908 subjects were enrolled. The classification model showed a mean accuracy of 60.84±4.05% and a mean area under the receiver operator characteristic curve of 88.99±2.50%, with significant discrepancies among groups. Cluster analysis identified four clusters (CL). CL1 included patients with typical features of SLE. CL2 included most patients with SjS, along with some SLE and UCTD patients with SjS-like features. CL4 included anti-Jo1 patients only. CL3 was the largest and most heterogeneous, including all the remaining subjects, overall characterised by low titre or lower-prevalence autoantibodies.

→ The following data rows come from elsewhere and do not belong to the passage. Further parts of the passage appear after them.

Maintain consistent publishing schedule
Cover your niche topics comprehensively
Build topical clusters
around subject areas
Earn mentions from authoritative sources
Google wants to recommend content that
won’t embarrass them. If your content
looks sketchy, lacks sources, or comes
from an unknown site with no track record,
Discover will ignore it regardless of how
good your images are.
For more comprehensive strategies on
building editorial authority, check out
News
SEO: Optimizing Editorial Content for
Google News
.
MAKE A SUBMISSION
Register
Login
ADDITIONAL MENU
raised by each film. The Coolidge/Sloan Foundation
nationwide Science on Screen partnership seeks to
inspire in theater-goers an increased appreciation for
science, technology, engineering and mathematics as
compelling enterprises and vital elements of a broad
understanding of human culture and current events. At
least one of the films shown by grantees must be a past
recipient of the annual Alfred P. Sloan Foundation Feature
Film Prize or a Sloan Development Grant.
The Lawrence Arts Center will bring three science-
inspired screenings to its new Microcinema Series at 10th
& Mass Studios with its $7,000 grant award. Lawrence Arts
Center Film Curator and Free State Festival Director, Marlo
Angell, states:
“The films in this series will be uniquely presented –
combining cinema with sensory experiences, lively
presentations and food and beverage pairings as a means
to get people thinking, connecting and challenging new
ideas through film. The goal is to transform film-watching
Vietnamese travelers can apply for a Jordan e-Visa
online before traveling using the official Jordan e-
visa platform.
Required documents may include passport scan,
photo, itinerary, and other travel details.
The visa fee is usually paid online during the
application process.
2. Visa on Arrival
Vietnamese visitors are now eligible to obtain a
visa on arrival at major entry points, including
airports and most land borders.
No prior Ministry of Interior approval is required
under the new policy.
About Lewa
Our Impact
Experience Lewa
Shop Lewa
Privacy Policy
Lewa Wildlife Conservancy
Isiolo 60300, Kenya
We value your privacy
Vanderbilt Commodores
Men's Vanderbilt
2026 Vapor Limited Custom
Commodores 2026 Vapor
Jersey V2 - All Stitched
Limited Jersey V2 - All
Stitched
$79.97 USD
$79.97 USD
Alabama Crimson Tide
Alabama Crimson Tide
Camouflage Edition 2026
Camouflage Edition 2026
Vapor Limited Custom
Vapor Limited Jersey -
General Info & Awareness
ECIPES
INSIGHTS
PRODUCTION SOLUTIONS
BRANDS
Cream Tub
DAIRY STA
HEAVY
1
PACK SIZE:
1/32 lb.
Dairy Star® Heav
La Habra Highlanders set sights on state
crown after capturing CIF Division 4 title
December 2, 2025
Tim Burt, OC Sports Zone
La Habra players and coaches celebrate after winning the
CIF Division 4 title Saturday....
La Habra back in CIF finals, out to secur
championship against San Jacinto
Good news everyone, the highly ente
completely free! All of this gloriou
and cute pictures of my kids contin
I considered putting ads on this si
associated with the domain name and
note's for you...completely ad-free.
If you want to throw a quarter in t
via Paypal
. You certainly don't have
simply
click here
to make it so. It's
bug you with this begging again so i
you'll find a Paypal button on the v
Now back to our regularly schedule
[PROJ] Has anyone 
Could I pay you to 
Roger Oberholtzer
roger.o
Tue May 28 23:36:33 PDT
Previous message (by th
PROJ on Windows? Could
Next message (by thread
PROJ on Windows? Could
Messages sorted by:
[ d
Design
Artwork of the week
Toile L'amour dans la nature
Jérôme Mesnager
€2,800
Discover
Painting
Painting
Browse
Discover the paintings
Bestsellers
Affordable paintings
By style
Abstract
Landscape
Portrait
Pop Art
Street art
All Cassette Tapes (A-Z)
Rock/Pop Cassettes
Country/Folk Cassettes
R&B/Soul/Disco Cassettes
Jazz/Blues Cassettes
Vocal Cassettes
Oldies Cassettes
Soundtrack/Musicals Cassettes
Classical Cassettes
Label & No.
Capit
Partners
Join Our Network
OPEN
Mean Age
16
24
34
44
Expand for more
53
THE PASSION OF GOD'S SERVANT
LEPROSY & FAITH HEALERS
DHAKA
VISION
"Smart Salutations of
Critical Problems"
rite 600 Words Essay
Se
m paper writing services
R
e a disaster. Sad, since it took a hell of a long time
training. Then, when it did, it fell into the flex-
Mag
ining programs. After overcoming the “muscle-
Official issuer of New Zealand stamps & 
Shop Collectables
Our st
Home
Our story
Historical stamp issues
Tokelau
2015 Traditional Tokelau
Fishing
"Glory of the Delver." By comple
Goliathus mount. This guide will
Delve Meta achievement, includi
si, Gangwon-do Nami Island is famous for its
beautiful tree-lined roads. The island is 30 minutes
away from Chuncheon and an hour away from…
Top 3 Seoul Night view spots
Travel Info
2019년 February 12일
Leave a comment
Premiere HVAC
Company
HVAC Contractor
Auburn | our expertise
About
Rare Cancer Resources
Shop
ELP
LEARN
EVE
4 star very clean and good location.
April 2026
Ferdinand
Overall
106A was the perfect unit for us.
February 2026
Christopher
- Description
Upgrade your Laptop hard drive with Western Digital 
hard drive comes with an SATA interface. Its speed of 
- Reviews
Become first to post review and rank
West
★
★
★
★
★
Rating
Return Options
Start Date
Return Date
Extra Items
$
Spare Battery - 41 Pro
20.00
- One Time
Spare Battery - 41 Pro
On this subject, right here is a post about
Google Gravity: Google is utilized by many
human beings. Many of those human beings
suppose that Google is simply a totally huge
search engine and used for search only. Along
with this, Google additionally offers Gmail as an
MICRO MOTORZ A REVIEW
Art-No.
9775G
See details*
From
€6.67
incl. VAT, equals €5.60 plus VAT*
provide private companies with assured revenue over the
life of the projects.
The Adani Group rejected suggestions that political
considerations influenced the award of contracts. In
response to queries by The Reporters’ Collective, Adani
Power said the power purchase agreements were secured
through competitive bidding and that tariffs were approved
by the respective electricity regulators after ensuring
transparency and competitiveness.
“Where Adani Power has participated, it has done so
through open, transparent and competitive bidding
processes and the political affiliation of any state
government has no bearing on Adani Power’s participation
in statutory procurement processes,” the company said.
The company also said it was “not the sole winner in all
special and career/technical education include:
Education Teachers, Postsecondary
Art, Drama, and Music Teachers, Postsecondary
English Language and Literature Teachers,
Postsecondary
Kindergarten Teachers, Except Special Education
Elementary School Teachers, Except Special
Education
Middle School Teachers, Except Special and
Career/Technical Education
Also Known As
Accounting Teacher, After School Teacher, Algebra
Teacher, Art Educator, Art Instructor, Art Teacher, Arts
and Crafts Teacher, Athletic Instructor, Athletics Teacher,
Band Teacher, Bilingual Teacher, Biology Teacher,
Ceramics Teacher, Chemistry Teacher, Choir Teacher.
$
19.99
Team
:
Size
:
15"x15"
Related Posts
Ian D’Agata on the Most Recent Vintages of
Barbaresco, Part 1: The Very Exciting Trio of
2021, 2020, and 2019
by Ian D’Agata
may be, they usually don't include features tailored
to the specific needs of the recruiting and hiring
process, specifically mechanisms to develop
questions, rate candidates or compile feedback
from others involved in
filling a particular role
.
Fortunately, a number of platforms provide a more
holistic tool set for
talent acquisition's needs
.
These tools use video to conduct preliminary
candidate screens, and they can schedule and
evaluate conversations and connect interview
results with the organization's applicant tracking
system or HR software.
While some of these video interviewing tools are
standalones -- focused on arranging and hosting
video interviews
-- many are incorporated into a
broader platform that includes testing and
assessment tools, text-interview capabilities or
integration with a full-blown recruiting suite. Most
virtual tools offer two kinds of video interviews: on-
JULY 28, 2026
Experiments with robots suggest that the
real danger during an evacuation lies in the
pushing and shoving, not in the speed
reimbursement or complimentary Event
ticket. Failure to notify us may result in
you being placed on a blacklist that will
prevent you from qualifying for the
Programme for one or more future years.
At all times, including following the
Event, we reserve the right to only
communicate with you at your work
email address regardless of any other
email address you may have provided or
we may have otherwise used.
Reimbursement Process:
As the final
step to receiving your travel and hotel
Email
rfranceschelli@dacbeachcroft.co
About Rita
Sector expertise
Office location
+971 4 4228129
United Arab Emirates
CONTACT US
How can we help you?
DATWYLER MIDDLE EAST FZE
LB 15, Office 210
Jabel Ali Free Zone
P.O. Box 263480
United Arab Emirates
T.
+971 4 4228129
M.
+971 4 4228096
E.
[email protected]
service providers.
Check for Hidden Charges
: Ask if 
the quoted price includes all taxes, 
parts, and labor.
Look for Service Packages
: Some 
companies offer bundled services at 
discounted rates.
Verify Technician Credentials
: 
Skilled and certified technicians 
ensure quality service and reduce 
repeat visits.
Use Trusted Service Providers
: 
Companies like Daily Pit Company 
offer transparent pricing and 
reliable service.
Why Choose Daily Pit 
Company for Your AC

Extended multiparametric autoantibody assay allowed an accurate classification of CTD patients, independently of clinical features. Clustering according to autoantibody titres is able to identify clusters of CTD subjects with similar clinical features, independently of their final diagnosis.
循环自身抗体的评估是疑似结缔组织病(CTD)患者的最早诊断程序之一,为疾病诊断、识别和潜在临床表现预测提供重要信息。本研究旨在评估多参数检测对多种 CTD 患者和健康对照(HC)的正确分类能力,独立于临床特征,并评估血清学状态是否能识别具有相似临床特征的患者聚类。
纳入系统性红斑狼疮(SLE)、系统性硬皮病(SSc)、干燥综合征(SjS)、未分化结缔组织病(UCTD)、特发性炎性肌病(IIM)和 HC 患者。检测血清 29 种自身抗体。建立了一个仅基于自身抗体滴度的 XGBoost 模型,并评估了分类准确性。随后开发了一个层次聚类模型,并比较了聚类之间的临床/实验室特征。
共纳入 908 例患者。分类模型的平均准确率为 60.84±4.05%,平均接收者操作特征曲线下面积为 88.99±2.50%,各组之间存在显著差异。聚类分析确定了四个聚类(CL)。CL1 包括具有典型 SLE 特征的患者。CL2 包括大多数 SjS 患者,以及一些具有 SjS 样特征的 SLE 和 UCTD 患者。CL4 仅包括抗 Jo1 患者。CL3 是最大和最异质的,包括所有其余的患者,总体特征是低滴度或低流行自身抗体。
扩展的多参数自身抗体检测可在独立于临床特征的情况下对 CTD 患者进行准确分类。根据自身抗体滴度进行聚类能够识别具有相似临床特征的 CTD 患者聚类,而与他们的最终诊断无关。